My daughter and I share some really special things.  We share a penchant for singing Disney songs as loud as we can around the house.  We share giddiness over baby animal videos on Youtube and excitement over holidays and cuddles and humor and a never-dying love for Taylor Swift.

One of the true joys of having a child is seeing certain traits being passed on to the next generation and taking part in life’s special and ordinary moments together.

But there are other things we don’t want passed on, that I would rather not share.  For most of my life I have been shy and insecure and had a difficult time making friends, so I have watched with bated breath as my little girl has begun navigating the social scene of preschool.  Will she make friends?  Do other little girls like her?  Is she lonely?  The girl is going to be tall, will she be awkward like I was or embrace her height?

Most recently I have seen the most inevitable of human emotions emerging in her, one that I struggle with that I wouldn’t wish on anyone let alone my own child.

Shame.

I once heard shame described as a raincoat, in that as much as God’s love and forgiveness is poured on us, so long as we are wearing a raincoat it will not penetrate, it will roll right off our shoulders and form puddles on the ground around our feet.

My girl’s shame is that she is not perfect; she seeks perfection yet, since she is a mere human, will always fall short.

My shame is unworthiness; I seek love and approval, but believe the worst about myself and what others feel towards me.

What form does your shame take?

At the very moment when God wants to completely saturate us, I mean totally drench us through and through with his love and mercy and newness, we put our raincoats on and we deny him, and deny ourselves.

The other day Evangeline was feeling particularly down and so I reminded her of a conversation that we had had several times in the last 6 months.  In those conversations, when she is feeling like “the worst person in the world” we ask who is telling her that.

Are mommy and daddy telling you that?  No. 

Is this what God thinks of you, is he saying you are a bad person?  No.

Is this something The Enemy is telling you?  Yes.

This five year old knows the answers.  She actually soaks up theology like a sponge.

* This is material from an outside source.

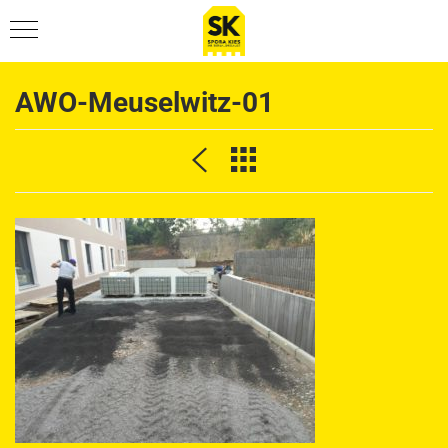
SCHNELLAUSWAHL
AWO-Meuselwitz-01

In the past these have been fruitful, encouraging conversations for her and for me.  But this latest time was different.  She knew the answers.  She distinguished the lie.  I had done my job and taught her well.  But I could not for the life of me force her to believe it.  I could not make her take that raincoat off.  It is not mine to remove for her.

We can know the truth.  We can have the answers.  But God help us, sometimes it is just easier to believe the lie.

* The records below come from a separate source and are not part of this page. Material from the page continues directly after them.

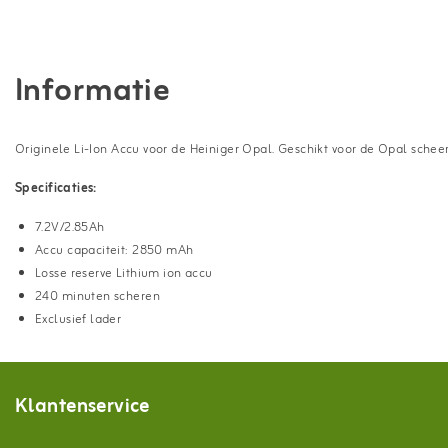
Informatie
Originele Li-Ion Accu voor de Heiniger Opal. Geschikt voor de Opal sche
Specificaties:
7.2V/2.85Ah
Accu capaciteit: 2850 mAh
Losse reserve Lithium ion accu
240 minuten scheren
Exclusief lader
Klantenservice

That is what our shame does to us.  That is what the intense shame of being imperfect does to my daughter.  That is what the crippling shame of being without value does to me.

I acknowledge the grace of God but keep it at arms’ length.

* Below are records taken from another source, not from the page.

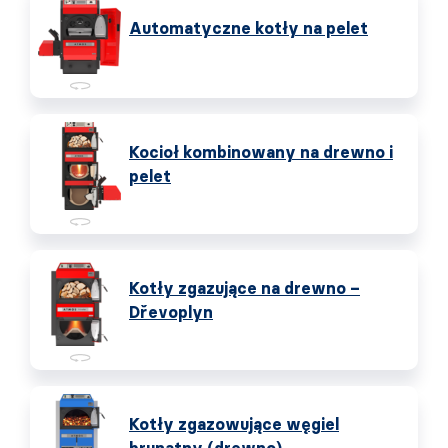
Automatyczne kotły na pelet
Kocioł kombinowany na drewno i
pelet
Kotły zgazujące na drewno –
Dřevoplyn
Kotły zgazowujące węgiel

In the moment of that conversation with my daughter I could see her thought process on her face.  I could see her weigh the truth with what she was willing to actually accept in that moment.

And I grieved for her, knowing that even as she grows and matures and hopefully the times she  wears this raincoat will grow few and far between, it will always be there.  Always easier to pull it out of the closet then receive the transformational love of God.

I wrestled within, knowing that I could walk her to the ledge – right up to the very tip even – but can’t make her take the leap.  I can teach her the right ways, but can’t make her believe.

So I grieved for her, and for me.  But, I also hoped.

I hoped because of the times others have come around me to help me take the raincoat off, one button at a time.  Because each time I am tempted to keep the good things of God away, the lie gets harder and harder to believe.

Because each time I allow myself to stand in the rain, unclothed, unprotected and unashamed, it is more beautiful and miraculous and healing than the last. 

I can hope those things for the ones I love, too.  For my husband and friends and students and for my son and for my daughter.

By this we know that we abide in him and he in us, because he has given us of his Spirit.  And we have seen and testify that the Father has sent his Son to be the Savior of the world. Whoever confesses that Jesus is the Son of God, God abides in him, and he in God.  So we have come to know and to believe the love that God has for us. God is love, and whoever abides in love abides in God, and God abides in him.  1 John 4

I have hope because we don’t have to be perfect, because He is.

I don’t have to seek for others to find me worthy, because God has determined that I already am.  I know this.  And I believe this.

So we have come to know and to BELIEVE the love that God has for us.

Observer

I say the same thing every year.

I can’t believe she is ONE already!

How in the world is my baby girl turning TWO?!

THREE years old today, how did this happen??!!

And for each year that my daughter celebrates a birthday the sappiness MULTIPLIES and pools up in a resevoir just waiting to be poured out of my eyes in weepy tears while clutching my chest and looking through baby pictures.  My baby girl!   Waaaaahhhhh!!!!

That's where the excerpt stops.